:: TASK BRIEF ::
Give back, word for word, the lines in the listing below from the one holding "90 TAGE. ALLE" down to the one holding "GENDER DISCLAIMER", both ends included.

:: PROVIDED DATA ::

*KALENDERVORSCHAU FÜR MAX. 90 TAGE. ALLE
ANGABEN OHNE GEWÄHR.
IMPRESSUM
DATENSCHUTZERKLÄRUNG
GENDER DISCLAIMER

---

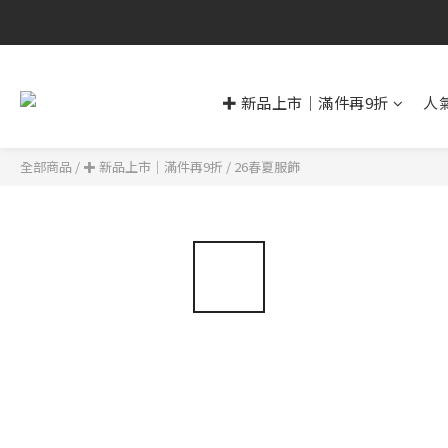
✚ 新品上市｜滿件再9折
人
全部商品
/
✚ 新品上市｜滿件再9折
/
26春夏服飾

:: EXERCISE OUTPUT ::
*KALENDERVORSCHAU FÜR MAX. 90 TAGE. ALLE
ANGABEN OHNE GEWÄHR.
IMPRESSUM
DATENSCHUTZERKLÄRUNG
GENDER DISCLAIMER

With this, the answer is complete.